## WORK INSTRUCTIONS:
In the entries below, find the lines with the word "ngực" and copy them.
>>>
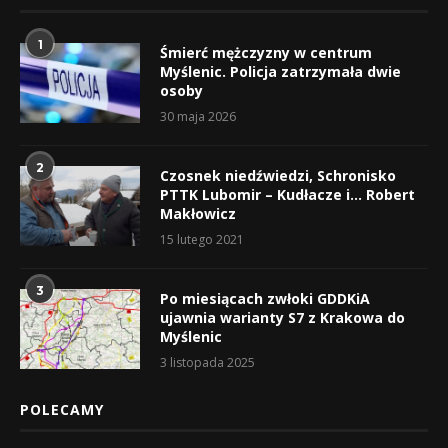
1
Śmierć mężczyzny w centrum
Myślenic. Policja zatrzymała dwie
osoby
30 maja 2026
2
Czosnek niedźwiedzi, Schronisko
PTTK Lubomir – Kudłacze i… Robert
Makłowicz
15 lutego 2021
3
Po miesiącach zwłoki GDDKiA
ujawnia warianty S7 z Krakowa do
Myślenic
3 listopada 2025
POLECAMY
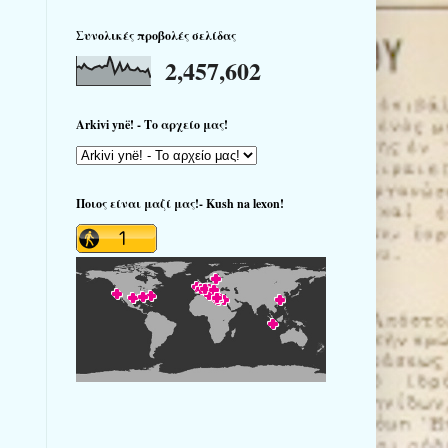
Συνολικές προβολές σελίδας
2,457,602
Arkivi ynë! - Το αρχείο μας!
Ποιος είναι μαζί μας!- Kush na lexon!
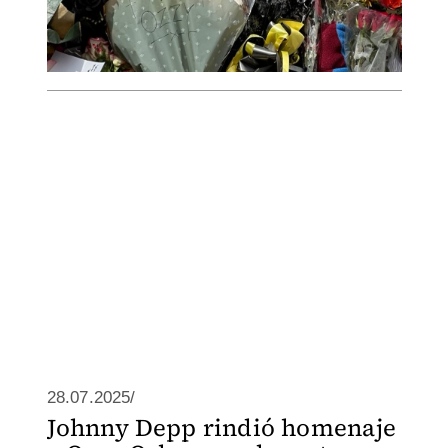
28.07.2025/
Johnny Depp rindió homenaje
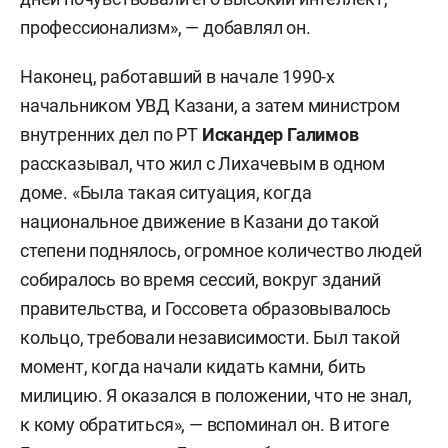
профессионализм», — добавлял он.
Наконец, работавший в начале 1990-х
начальником УВД Казани, а затем министром
внутренних дел по РТ
Искандер Галимов
рассказывал, что жил с Лихачевым в одном
доме. «Была такая ситуация, когда
национальное движение в Казани до такой
степени поднялось, огромное количество людей
собиралось во время сессий, вокруг зданий
правительства, и Госсовета образовывалось
кольцо, требовали независимости. Был такой
момент, когда начали кидать камни, бить
милицию. Я оказался в положении, что не знал,
к кому обратиться», — вспоминал он. В итоге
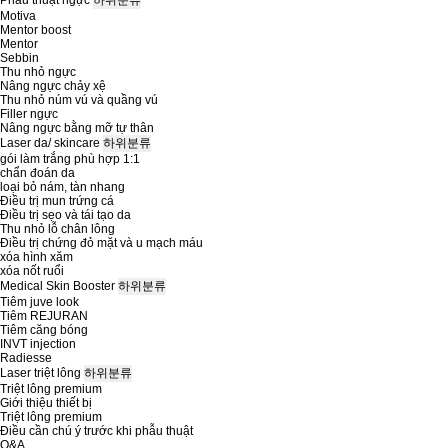
Phẫu thuật ngực
하위분류
Motiva
Mentor boost
Mentor
Sebbin
Thu nhỏ ngực
Nâng ngực chảy xệ
Thu nhỏ núm vú và quầng vú
Filler ngực
Nâng ngực bằng mỡ tự thân
Laser da/ skincare
하위분류
gói làm trắng phù hợp 1:1
chẩn đoán da
loại bỏ nám, tàn nhang
Điều trị mun trứng cá
Điều trị sẹo và tái tạo da
Thu nhỏ lỗ chân lông
Điều trị chứng đỏ mặt và u mạch máu
xóa hình xăm
xóa nốt ruổi
Medical Skin Booster
하위분류
Tiêm juve look
Tiêm REJURAN
Tiêm căng bóng
INVT injection
Radiesse
Laser triệt lông
하위분류
Triệt lông premium
Giới thiệu thiết bị
Triệt lông premium
Điều cần chú ý trước khi phẫu thuật
Q&A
<<<
## ANSWER TO THIS EXERCISE:
Phẫu thuật ngực
Thu nhỏ ngực
Nâng ngực chảy xệ
Filler ngực
Nâng ngực bằng mỡ tự thân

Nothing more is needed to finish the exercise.